Comme on attend le Beaujolais Nouveau en novembre, la Ficelle arrive le premier samedi du mois de décembre, ce vin croquant et convivial de bistrot traverse depuis des décennies des générations d’amateurs.en faisant encanailler l’ambiance des bistrots de quartier. C’est notre Bouteille du Week End.
Ce 39e millésime n’a pas fait fort en quantité mais la qualité est au rendez-vous. La cause de cette année catastrophique est due à l’épisode de grêle en juin, suivi en août par la canicule.
Ce précieux nectar est produit par l’Union des vignerons de Saint-Pourcain-sur-Sioule dans le département de l’Allier sur des terroirs bien spécifiques, confie Thierry Jaloux, le président de l’association. et de préciser, cette année 140 000 bouteilles seront commercialisées en France et à l’étranger. dont 15% à l’export.
Dès le XVe siècle, le vignoble réputé Saint-Pourçain trônait sur les tables des rois de France. Le précieux breuvage était acheminé en gabarre sur l’Allier, puis rejoignait Paris via le Canal de Loyre en Seyne, futur canal de Briare ordonné par Sully en 1604, conseiller de Henri IV.
Ce vin jeune et fruité, gouleyant à souhait, la Ficelle 2025 se compose d’un assemblage de 60 % gamay et 40 % pinot noir offrant un nez expressif de fruits rouges et noirs. Bouche ample, équilibrée révèle des arômes délicats de mûres et de framboises, sublimés par des notes épicées, pour finir sur une longueur intéressante. A servir à une température de 12-14 °C.

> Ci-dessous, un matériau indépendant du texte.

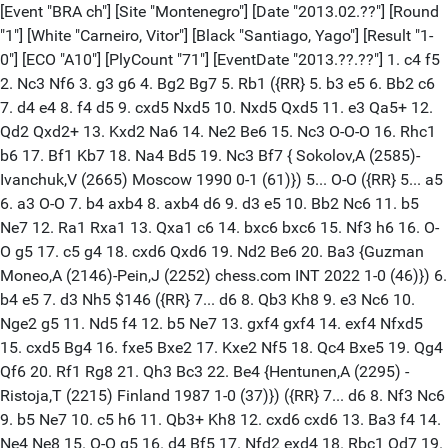
[Event "BRA ch"] [Site "Montenegro"] [Date "2013.02.??"] [Round "1"] [White "Carneiro, Vitor"] [Black "Santiago, Yago"] [Result "1-0"] [ECO "A10"] [PlyCount "71"] [EventDate "2013.??.??"] 1. c4 f5 2. Nc3 Nf6 3. g3 g6 4. Bg2 Bg7 5. Rb1 ({RR} 5. b3 e5 6. Bb2 c6 7. d4 e4 8. f4 d5 9. cxd5 Nxd5 10. Nxd5 Qxd5 11. e3 Qa5+ 12. Qd2 Qxd2+ 13. Kxd2 Na6 14. Ne2 Be6 15. Nc3 O-O-O 16. Rhc1 b6 17. Bf1 Kb7 18. Na4 Bd5 19. Nc3 Bf7 { Sokolov,A (2585)-Ivanchuk,V (2665) Moscow 1990 0-1 (61)}) 5... O-O ({RR} 5... a5 6. a3 O-O 7. b4 axb4 8. axb4 d6 9. d3 e5 10. Bb2 Nc6 11. b5 Ne7 12. Ra1 Rxa1 13. Qxa1 c6 14. bxc6 bxc6 15. Nf3 h6 16. O-O g5 17. c5 g4 18. cxd6 Qxd6 19. Nd2 Be6 20. Ba3 {Guzman Moneo,A (2146)-Pein,J (2252) chess.com INT 2022 1-0 (46)}) 6. b4 e5 7. d3 Nh5 $146 ({RR} 7... d6 8. Qb3 Kh8 9. e3 Nc6 10. Nge2 g5 11. Nd5 f4 12. b5 Ne7 13. gxf4 gxf4 14. exf4 Nfxd5 15. cxd5 Bg4 16. fxe5 Bxe2 17. Kxe2 Nf5 18. Qc4 Bxe5 19. Qg4 Qf6 20. Rf1 Rg8 21. Qh3 Bc3 22. Be4 {Hentunen,A (2295) -Ristoja,T (2215) Finland 1987 1-0 (37)}) ({RR} 7... d6 8. Nf3 Nc6 9. b5 Ne7 10. c5 h6 11. Qb3+ Kh8 12. cxd6 cxd6 13. Ba3 f4 14. Ne4 Ne8 15. O-O g5 16. d4 Bf5 17. Nfd2 exd4 18. Rbc1 Qd7 19. Bb2 Bh3 20. Qd3 Bxg2 21. Kxg2 Nf5 22. Nb3 { Hentunen,A (2295)-Pyhala,A (2385) Jyvaskyla 1987 1-0 (36)}) 8. Qb3 h6 9. c5+ Kh7 10. b5 Re8 11. Nf3 d6 12. cxd6 cxd6 13. Nh4 Be6 14. Bd5 Nd7 15. Ba3 Bxd5 16. Qxd5 e4 17. O-O Nb6 18. Qb3 d5 19. dxe4 dxe4 20. Rbd1 Qf6 21. Nd5 Nxd5 22. Rxd5 Nf4 23. Rd7 Nxe2+ 24. Kh1 Nd4 25. Bb2 Qe6 26. Rxg7+ Kxg7 27. Bxd4+ Kh7 28. Rc1 Qd7 29. Bxa7 e3 30. Bxe3 g5 31. Rd1 Qe7 32. Bc5 Qe4+ 33. f3 Qe6 34. Qxe6 Rxe6 35. Rd7+ Kg8 36. Nxf5 1-0 [Event "BRA ch"] [Site "Montenegro"] [Date "2013.02.??"] [Round "1"] [White "Gotz, Klaus"] [Black "Brito, Luismar"] [Result "1/2-1/2"] [ECO "E12"] [PlyCount "61"] [EventDate "2013.??.??"] 1. d4 Nf6 2. c4 e6 3. Nf3 b6 4. a3 Bb7 5. Nc3 Ne4 6. Nxe4 Bxe4 7. Bf4 Be7 8. e3 d6 9. Bd3 Bg6 $146 ({RR} 9... Bxd3 10. Qxd3 Nd7 11. e4 O-O 12. O-O a5 13. b3 Qc8 14. Rad1 Qb7 15. Rfe1 Rad8 16. d5 Bf6 17. Qc2 h6 18. h3 Rfe8 19. Nh2 b5 20. dxe6 Rxe6 21. cxb5 Rde8 22. Ng4 Rxe4 23. Rxe4 Rxe4 24. Bd2 {Wojtaszek,R (2727) -Efimenko,Z (2641) Porto Carras GRE 2018 1-0 (37)}) ({RR} 9... Bxd3 10. Qxd3 Nd7 11. O-O-O c5 12. Kb1 Rc8 13. Rc1 cxd4 14. exd4 Nf6 15. Bg5 O-O 16. d5 e5 17. Bxf6 Bxf6 18. h4 Qd7 19. Ng5 g6 20. f3 Bxg5 21. hxg5 f6 22. gxf6 Rxf6 23. Rhe1 Rf4 24. Re4 {Mamedyarov,S (2820)-Ivanchuk,V (2710) Batumi GEO 2018 1/2-1/ 2 (34)}) ({RR} 9... Bxd3 10. Qxd3 Nd7 11. e4 O-O 12. O-O Qc8 13. b4 Qb7 14. h3 Rfd8 15. Rfe1 a6 16. Rac1 Rac8 17. d5 e5 18. Be3 c6 19. Nd2 h6 20. Nb1 c5 21. Nd2 Rb8 22. Rc3 Rdc8 23. Rb1 Qc7 24. Qc2 {Macieja,B (2513)-Benjamin,J (2498) Ledyard USA 2023 1/2-1/2 (57)}) ({RR} 9... Bxd3 10. Qxd3 a5 11. b3 Nd7 12. e4 O-O 13. O-O Re8 14. Rfd1 Qc8 15. Re1 Qb7 16. Rad1 Rab8 17. d5 Bf6 18. e5 Nxe5 19. Nxe5 dxe5 20. Bxe5 Bxe5 21. Rxe5 exd5 22. Rxd5 Qc6 23. Rd7 g6 24. h3 { Cramling,P (2545)-Portisch,L (2600) London 1996 1/2-1/2}) 10. O-O Nd7 11. Qe2 Bf6 12. Rfd1 Qe7 13. Bxg6 hxg6 14. Rd2 O-O 15. Rad1 g5 16. Bg3 g6 17. b4 a5 18. c5 axb4 19. axb4 Rfc8 20. h3 Bg7 21. Qc4 d5 22. Qb5 c6 23. Qe2 bxc5 24. bxc5 e5 25. Bxe5 Nxe5 26. Nxe5 Bxe5 27. dxe5 Qxe5 28. Qg4 Rc7 29. Qd4 Re7 30. Ra1 Qxd4 31. exd4 1/2-1/2 [Event "BRA ch"] [Site "Montenegro"] [Date "2013.02.??"] [Round "1"] [White "Mekhitarian, Krikor"] [Black "Barbosa, Evandro Amorim"] [Result "1/2-1/2"] [ECO "B48"] [PlyCount "43"] [EventDate "2013.??.??"] 1. e4 {Potkin,V} c5 2. Nf3 e6 3. d4 cxd4 4. Nxd4 Nc6 5. Nc3 Qc7 6. Be3 a6 7. Qd2 Nf6 8. O-O-O Bb4 9. f3 Ne5 10. Nb3 b5 11. Qe1 Be7 12. f4 Ng6 13. e5 Ng4 14. Ne4 Nxe3 ({RR} 14... O-O 15. Bc5) 15. Qxe3 O-O 16. Bd3 ({RR} 16. h4 Bb7 17. h5 Rac8 ({RR} 17... Nxe5 18. fxe5 Qxe5 19. Re1 f5 20. Ned2) 18. Bd3 ({RR} 18. c3 Nxe5 ({RR} 18... Nh4) 19. fxe5 Qxe5 20. Rxd7 Qxe4 21. Qxe4 Bg5+) 18... Nxe5 19. fxe5 Qxe5 20. Nbd2 ({RR} 20. Qe2 f5 21. Ned2 Qxe2 22. Bxe2 Bxg2 23. Rhg1 Bc6) 20... f5 21. Nf3 Qc7 22. Neg5 ({RR} 22. Nc3 Bf6 23. Ne2 b4 24. Kb1 Rfe8 ({RR} 24... a5 25. Ned4 Bd5 26. Rhe1) 25. Ned4 ({RR} 25. Nc1 a5) 25... f4 26. Qd2 e5) 22... Bd5 ({RR} 22... h6 23. Nxe6 dxe6 24. Qxe6+ Kh8 25. Ne5) 23. Nh4 ({RR} 23. h6 g6 24. Kb1 Bf6) 23... Qc5 24. Qd2 Bf6 25. a3 b4 26. axb4 Qd4 27. c3 Bxg5 ({ RR} 27... Qxb4 28. Bxf5 Bxg5 29. Qxg5 Rxc3+) 28. Qxg5 Rxc3+ 29. Bc2 ({RR} 29. bxc3 Qxc3+ 30. Kb1 Qxb4+) 29... Rxc2+ 30. Kxc2 Rc8+ {Ter Sahakyan,S (2575) -Potkin,V (2653) Aix les Bains 2011 CBM 142 Extra [Potkin,V] 0-1 (34)}) ({RR} 16. Nd6 Bb7 17. h4 f6 18. h5 Nxf4 19. Qxf4 fxe5 20. Qxe5 Rf5 21. Qh2 Bg5+ 22. Kb1 Bf4 23. Qh4 Bxd6 24. h6 g6 25. Bd3 Rf4 26. Qg5 Be4 27. Bxe4 Rxe4 28. Qf6 Bf8 29. Nc5 Qxc5 30. Rxd7 Qf5 {Hakobyan,A (2074)-Kobak,P (1733) Yerevan ARM 2023 0-1 (35)}) 16... Bb7 17. Rhe1 Bd5 18. Kb1 Rfc8 $146 ({RR} 18... b4 19. h4 Rfb8 20. h5 Nf8 21. Qg3 Kh8 22. Ng5 Kg8 {1/2-1/2 (22) Pavlovic,D (2277) -Dimitrov,V (2450) Golubac 2008}) 19. Nd4 Qa5 20. Nb3 Qc7 21. Nd4 Qa5 22. Nb3 1/2-1/2 [Event "BRA ch"] [Site "Montenegro"] [Date "2013.02.??"] [Round "1"] [White "Mendonca, Mateus Nakajo"] [Black "Souza Neves, Andrey"] [Result "1-0"] [ECO "C00"] [PlyCount "103"] [EventDate "2013.??.??"] 1. e4 b6 2. d4 Bb7 3. Bd3 e6 4. Nf3 Nf6 5. Qe2 d5 6. e5 Ne4 7. Nbd2 Nxd2 8. Bxd2 Be7 9. h4 h6 ({RR} 9... c5 10. c3 a5 11. h5 Ba6 12. Bxa6 Nxa6 13. h6 g6 14. Rh3 cxd4 15. cxd4 Nb4 16. Kf1 Qd7 17. a3 Qa4 18. Rc1 Na2 19. Re1 b5 20. Bg5 b4 21. Bxe7 Kxe7 22. Ng5 Rhc8 23. Rf3 Rf8 24. Nxh7 {Firouzja,A (2777)-Pastar,S (2351) chess.com INT 2023 1-0}) 10. Rh3 $146 ({RR} 10. h5 c5 11. c3 a5 12. Rh3 Ba6 13. Rg3 Bxd3 14. Qxd3 c4 15. Qc2 Bf8 16. Ke2 Nc6 17. Rh1 b5 18. Nh4 Be7 19. Rxg7 Bxh4 20. Rxf7 Kxf7 21. Qg6+ Kf8 22. Bxh6+ Rxh6 23. Qxh6+ Ke7 24. Rxh4 Qh8 {Honfi,K-Sahovic,D (2420) Vrnjacka Banja 1976 1/2-1/2 (58)}) ({RR} 10. h5 c5 11. c3 Qc8 12. Nh4 Ba6 13. Bxa6 Qxa6 14. Qg4 Kf8 15. Ng6+ fxg6 16. Qxe6 Qb7 17. hxg6 Ke8 18. Qf7+ Kd7 19. e6+ Kc6 20. Qxg7 Na6 21. Rh5 Bd6 22. Qxb7+ Kxb7 23. Rxd5 Rad8 24. Rf5 cxd4 {Trella,T (2082)-Wagenknecht,U (2066) Germany 2004 1-0 (33)}) 10... a5 11. Rg3 g6 12. h5 g5 13. Nh2 Ba6 14. Ng4 Bxd3 15. Qxd3 c5 16. c3 c4 17. Qc2 b5 18. Kf1 Nd7 19. Re1 Qb6 20. Rf3 Nf8 21. Kg1 Rb8 22. a3 Rh7 23. Rf6 b4 24. axb4 axb4 25. Rxh6 Rxh6 26. Nxh6 bxc3 27. Bxc3 Bb4 28. Qa4+ Qb5 29. Qxb5+ Rxb5 30. Ra1 Bxc3 31. Ra8+ Ke7 32. Ng8+ Kd7 33. Nf6+ Kc7 34. bxc3 Rb8 35. Rxb8 Kxb8 36. h6 Kc7 37. Kf1 Kc6 38. Ke2 Kb5 39. Kd2 Kc6 40. Ke3 Kb5 41. g3 Ng6 42. h7 Ka4 43. Ng4 Kb3 44. Kd2 Kb2 45. Nh2 f6 46. exf6 e5 47. Nf3 exd4 48. Nxd4 Nh8 49. f3 Nf7 50. Ne6 Nh8 51. Nxg5 d4 52. Ne4 1-0 [Event "BRA ch"] [Site "Montenegro"] [Date "2013.02.??"] [Round "1"] [White "Menna Barreto, Felipe"] [Black "Macedo, Maximo Iack"] [Result "1/2-1/2"] [ECO "E52"] [PlyCount "27"] [EventDate "2013.??.??"] 1. d4 Nf6 2. c4 e6 3. Nc3 Bb4 4. Nf3 b6 5. Bd2 Bb7 6. e3 O-O 7. Bd3 d5 8. cxd5 exd5 9. O-O Nbd7 10. Rc1 Be7 11. Ne5 c5 ({RR} 11... Nxe5 12. dxe5 Nd7 13. f4 Nc5 14. Be2 d4 15. Nb5 d3 16. Bf3 Ne4 17. Rxc7 Nxd2 18. Qxd2 Bxf3 19. gxf3 a6 20. Rxe7 axb5 21. Qb4 Rxa2 22. e6 Rxb2 23. Qa3 Ra2 24. exf7+ Kh8 25. Qxa2 Qxe7 26. Kf2 {Mayrhuber,N (2117)-Batsiashvili,N (2462) Germany GER 2023 0-1 (42)}) 12. Qe2 $146 ({RR} 12. f4 Re8 13. Qf3 a6 14. Kh1 Nf8 15. Be1 b5 16. Bh4 Qb6 17. Bxf6 Bxf6 18. Nxd5 Bxd5 19. Qxd5 cxd4 20. Qxf7+ Kh8 21. Rc6 Qd8 22. Qh5 Bxe5 23. fxe5 h6 24. Rxh6+ gxh6 25. Qxh6+ Kg8 26. Rxf8+ Rxf8 {Bluebaum,M (2647) -Szustakowski,A (2295) chess.com INT 2020 1-0}) ({RR} 12. Be1 cxd4 13. Nxd7 Qxd7 14. Nb5 Rac8 15. Rxc8 Rxc8 16. Nxd4 Ne4 17. f3 Nc5 18. Bf5 Ne6 19. Bc3 Bf8 20. f4 Qe8 21. Bxe6 fxe6 22. Qg4 Bc5 23. h3 Qg6 24. Qh4 Qf6 25. Qe1 Qf7 26. Kh2 Ba6 {Le,Q (2728)-Niemann,H (2687) Miami USA 2022 1/2-1/2 (46)}) 12... Bd6 13. f4 Ne4 14. Nxe4 1/2-1/2 [Event "BRA ch"] [Site "Montenegro"] [Date "2013.02.??"] [Round "1"] [White "Molina, Roberto Junio"] [Black "Olivencia, Flavio"] [Result "1-0"] [ECO "A44"] [PlyCount "65"] [EventDate "2013.??.??"] 1. d4 c5 2. d5 e5 3. e4 d6 4. Be2 Be7 5. Nf3 Bg4 6. Nfd2 Bxe2 7. Qxe2 Bg5 8. O-O Ne7 9. Qb5+ Kf8 $146 ({RR} 9... Qd7 10. Nc4 Qxb5 11. Nxd6+ Kd7 12. Nxb5 Bxc1 13. Rxc1 a6 14. N5c3 b5 15. a4 b4 16. Nd1 Nc8 17. Nd2 Nd6 18. Ne3 Ke7 19. c3 Nd7 20. cxb4 cxb4 21. Rc6 g6 22. Nec4 Nxc4 23. Nxc4 Rac8 24. Rc1 { Blagojevic,D (2492)-Krstonijevic,S (2098) Podgorica MNE 2020 1-0 (41)}) ({RR} 9... Qd7 10. Nc4 Qxb5 11. Nxd6+ Kd7 12. Nxb5 Bxc1 13. Rxc1 a6 14. N5c3 b5 15. a4 b4 16. Nd1 Nc8 17. Nd2 Nd6 18. Ne3 Ke7 19. c3 Nd7 20. cxb4 cxb4 21. Rc6 g6 22. Nec4 Nxc4 23. Nxc4 Rac8 24. Rc1 {Blagojevic,D (2492)-Krstonijevic,S (2098) Podgorica MNE 2020 1-0 (41)}) 10. Qxb7 Nd7 11. Qb5 Nf6 12. Qe2 Rb8 13. Nc4 Bxc1 14. Rxc1 Ng6 15. g3 h5 16. h4 Nxh4 17. gxh4 Ng4 18. f3 Qxh4 19. fxg4 Rh6 20. Nbd2 Rg6 21. Ne3 Qg3+ 22. Ng2 Rxg4 23. Rf1 Rxb2 24. Qf2 Qxf2+ 25. Rxf2 Rxc2 26. Rb1 f6 27. Rb8+ Ke7 28. Rb7+ Ke8 29. Rxa7 h4 30. Kh2 Rg3 31. Nxh4 Rd3 32. Nhf3 g5 33. Kg3 1-0 [Event "BRA ch"] [Site "Montenegro"] [Date "2013.02.??"] [Round "2"] [White "Barbosa, Evandro Amorim"] [Black "Mendonca, Mateus Nakajo"] [Result "1-0"] [ECO "C65"] [PlyCount "99"] [EventDate "2013.??.??"] 1. e4 e5 2. Nf3 Nc6 3. Bb5 Nf6 4. d3 Bc5 5. c3 O-O 6. O-O d6 7. h3 Ne7 8. d4 Bb6 9. Re1 Ng6 10. Nbd2 c6 11. Ba4 ({RR} 11. Bf1 Re8 12. Qc2 Bc7 13. dxe5 Nxe5 14. Nxe5 dxe5 15. a4 Nh5 16. Nc4 Be6 17. Be3 Nf4 18. Qd1 Qf6 19. Kh2 Rad8 20. Qf3 Nd3 21. Qxf6 gxf6 22. Bxd3 Rxd3 23. Nd2 Red8 24. Nf1 a5 25. g4 Bb3 { Carlsen,M (2847)-Radjabov,T (2765) chess24.com INT 2021 1/2-1/2}) 11... Bc7 12. Bc2 Re8 13. Nf1 ({RR} 13. a4 a5 14. Nf1 d5 15. Bg5 exd4 16. exd5 Rxe1 17. Qxe1 dxc3 18. Qxc3 cxd5 19. Bxf6 gxf6 20. Ne3 Be6 21. Rd1 Rc8 22. Qd3 Bb6 23. Nd4 Qc7 24. Bb3 Nf4 25. Qb5 Bxd4 26. Rxd4 Qe5 27. Rd1 Qxb2 {Hou Yifan (2628)-Ju,W (2550) Shenzhen CHN 2023 0-1 (63)}) 13... exd4 $146 ({RR} 13... h6 14. Ng3 Be6 15. Be3 a5 16. a4 Qd7 17. Bd3 Rad8 18. Qd2 Qe7 19. Rad1 Qf8 20. Qc1 Bc8 21. Bc2 Be6 22. Bd3 Kh8 23. Bc2 Qg8 24. Nf5 Bxf5 25. exf5 Nf8 26. dxe5 dxe5 27. Rxd8 Rxd8 28. Nd2 {Sinitsina,A (2149)-Garifullina,L (2364) Antalya TUR 2022 1/2-1/2 (57)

Un vin joyeux qui rassemble s’appréciera à l’apéritif avec un planche de charcuterie, une tartiflette, une viande grillée en passant par un plateau de fromage.et bien sûr, noblesse oblige, avec un aligo/saucisse ou une potée auvergnate ! (7,50 euros)
Mais ce qui fait aussi la renommée de la Ficelle, c’est l’illustration qui habille avec humour l’ensemble des bouteilles ! En 1987, Joel Roche, meilleur ouvrier de France, esquisse le premier dessin, suivront Piem, Barberousse, Loup, Dubouillon, Faujour, Willem, Tignous, Honoré, Gab dessinateurs de presse et bien d’autres ont chacun à leur manière décoré ce vin de soif décomplexé.
A la dernière édition, Giemsi, alias Jean-Marc Couchet prête son coup de crayon à la Ficelle et a été intronisé « Compagnon de la Ficelle » de Saint Pourçain. Après avoir prêté serment. le nouveau membre de la confrérie reçoit un petit pichet en étain en guise de médaille. Ensuite certains compagnons n’hésitent pas à se rendre à Paris afin de mettre sur pied des séances de dégustation dans divers bistrots et brasseries parisiennes.

La légende de La Ficelle
Au Moyen Age, le tavernier Gaultier servait le vin dans des pichets en terre ou en étain. Ce dernier, utilisait une ficelle à nœuds pour mesurer la quantité de vin servie à ses clients et ainsi connaître ce que chacun avait réellement consommé. Chaque nœud correspondait à 25 cl. Ainsi sont nés, la pinte, le demi et le galopin, mesures emblématiques.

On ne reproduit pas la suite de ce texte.